A pandemia que atravessamos nos trouxe, junto de um pacote de desgraças, muitas coisas boas. Além da crença na ciência, na evidência da força do trabalho coletivo de profissionais que nos entregaram vacinas em um tempo nunca visto antes e outras tantas micro conquistas que poderíamos relacionar, vale celebrarmos a queda do mito do trabalho presencial, da aula presencial, da reunião presencial e por aí vai, como únicas boas possibilidades de como podemos realizar algo. Até então, ou era presencial ou era uma “gambiarra” para quase todo mundo.
É claro que nem tudo são flores e eu jamais seria estúpido o suficiente ao ignorar a infinidade de situações em que: SIM, estarmos reunidos fisicamente é muito melhor, mais produtivo e mais agradável do que o remoto. Além da obviedade dos casos em que estar presente em algum local é mandatório, afinal de contas, não dá para ser cozinheiro e fazer tudo à distância.
O que estou a dizer é que a pandemia nos trouxe, de maneira compulsória (fomos obrigados a fazer assim) e definitiva (nunca mais voltaremos a ser daquele jeito), uma enorme capacidade de criticar a “obrigatoriedade” do presencial e aceitar que dá pra realizar muita coisa de maneira remota. Dos cerca de 50 compromissos que cumpri nas 3 semanas em que estive no Brasil, pelo menos metade deles seriam mais efetivos e funcionais se os tivesse feito de maneira remota. E não tive qualquer receio em dizer isto aos meus interlocutores.
APRENDEMOS A NÃO TER MEDO DE QUESTIONAR
A NECESSIDADE DE SER PRESENCIAL
OU ASSUMIR QUE SERÁ REMOTO
É essa capacidade de questionar a necessidade de ser presencial, o novo dom que internalizamos de forma coletiva. E isso é permanente. Vamos sempre questionar se a aula precisava mesmo ter sido presencial, se a reunião precisa ter sido presencial, porque tivemos que ir até aquela repartição pública se poderíamos ter feito remotamente e só passado para buscar algo, … e por aí vai, mais uma vez.
Tudo bem que estamos passando pela ressaca do virtual e, portanto, mais sensíveis a fazer as coisas presencialmente. Contudo, a vontade de ver as pessoas e estar nos lugares cai por terra quando voltamos pra casa e percebemos o quão improdutivo foi aquele dia de trabalho, pra seguir no meu exemplo. O tempo que gastamos com trânsito, elevadores, esperas e tantas outras atividades periféricas ao nosso core de obrigações é tão impactante em nosso dia a dia que nos dá super poderes para questionar o presencial. Só queremos estar lá, se fizer algum sentido para cada um de nós. Ah, isso é importante, o “sentido de importância” pode mudar de pessoa para pessoa, pois os motivadores são específicos de cada um. Precisamos aprender a respeitar isso também.
Para ampliar a análise e voltar à rotina profissional, nos acostumamos a utilizar plenamente o nosso dia de trabalho. Organizamos tudo tão direitinho que até esquecemos de reservar brechas de agenda para irmos até o banheiro, pegar um café na cozinha ou apenas nos alongarmos um pouco. Tudo bem que ao finalizarmos a reunião, já estamos no local ideal para fazer todos os encaminhamentos combinados na agenda e disparar tudo o que precisa acontecer a partir dali, sem perdas de tempo ou procrastinações. Às vezes isso é cansativo, outras vezes é maravilhoso para já nos liberarmos.

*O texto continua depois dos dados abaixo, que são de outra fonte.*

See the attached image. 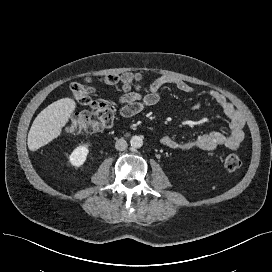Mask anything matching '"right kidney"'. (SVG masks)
Here are the masks:
<instances>
[{
    "mask_svg": "<svg viewBox=\"0 0 272 272\" xmlns=\"http://www.w3.org/2000/svg\"><path fill=\"white\" fill-rule=\"evenodd\" d=\"M89 149L86 146H79L73 150L69 156V161L73 166L79 167L86 161Z\"/></svg>",
    "mask_w": 272,
    "mask_h": 272,
    "instance_id": "ca27d5eb",
    "label": "right kidney"
}]
</instances>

É neste contexto que pude perceber que preciso reaprender a trabalhar. Foram 3 semanas fora de casa e, agora, já são outras 2 para colocar tudo em dia. Coisas que se acumularam, pois não pude fazer enquanto estava a chamar um Uber, a esperar o elevador, a trocar de sala … ou simplesmente porque estava cansado. Sim, a gente também fica cansado, mesmo tendo deixado de fazer muita coisa que precisará ser feita depois.

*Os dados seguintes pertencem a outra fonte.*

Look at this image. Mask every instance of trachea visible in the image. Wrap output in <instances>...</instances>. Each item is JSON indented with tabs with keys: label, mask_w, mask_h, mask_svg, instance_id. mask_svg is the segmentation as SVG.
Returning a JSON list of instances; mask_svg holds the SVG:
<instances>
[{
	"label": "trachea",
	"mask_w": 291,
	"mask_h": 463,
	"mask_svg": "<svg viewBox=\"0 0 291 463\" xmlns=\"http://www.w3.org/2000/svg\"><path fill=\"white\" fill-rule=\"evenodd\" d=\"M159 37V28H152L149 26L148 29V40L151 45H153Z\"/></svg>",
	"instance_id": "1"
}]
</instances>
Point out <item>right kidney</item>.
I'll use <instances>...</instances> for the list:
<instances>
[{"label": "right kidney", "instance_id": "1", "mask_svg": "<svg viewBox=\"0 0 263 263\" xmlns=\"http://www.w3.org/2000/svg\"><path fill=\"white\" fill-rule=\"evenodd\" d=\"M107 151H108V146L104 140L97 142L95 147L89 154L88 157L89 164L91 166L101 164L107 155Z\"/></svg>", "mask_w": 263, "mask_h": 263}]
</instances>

Neste momento, já num modelo híbrido, tenho amigos e colegas que estão mesclando a semana de trabalho: alguns dias específicos para estar no escritório e outros em casa. Outros, que moram próximos do lugar de trabalho, organizaram um turno lá outro cá. Eu não tenho essas opções, pois como posso fazê-lo se estou a 10.000 km do escritório? Talvez tenha que adotar a prática dos naturalistas que alternam semanas de observação no ambiente e semanas (outras) de trabalhos em centros de pesquisa. Ainda preciso encontrar o melhor formato.
O que é certo é que passarei a discorrer estas reflexões nesta coluna semanal. Vamos aprofundar o entendimento a respeito do trabalho remoto (assíncrono e distribuído), sobre o nomadismo digital, empreendedorismo, transformação digital e inovação nos negócios. Sempre procurando trazer as realidades e pontos de vista do Brasil e de Portugal.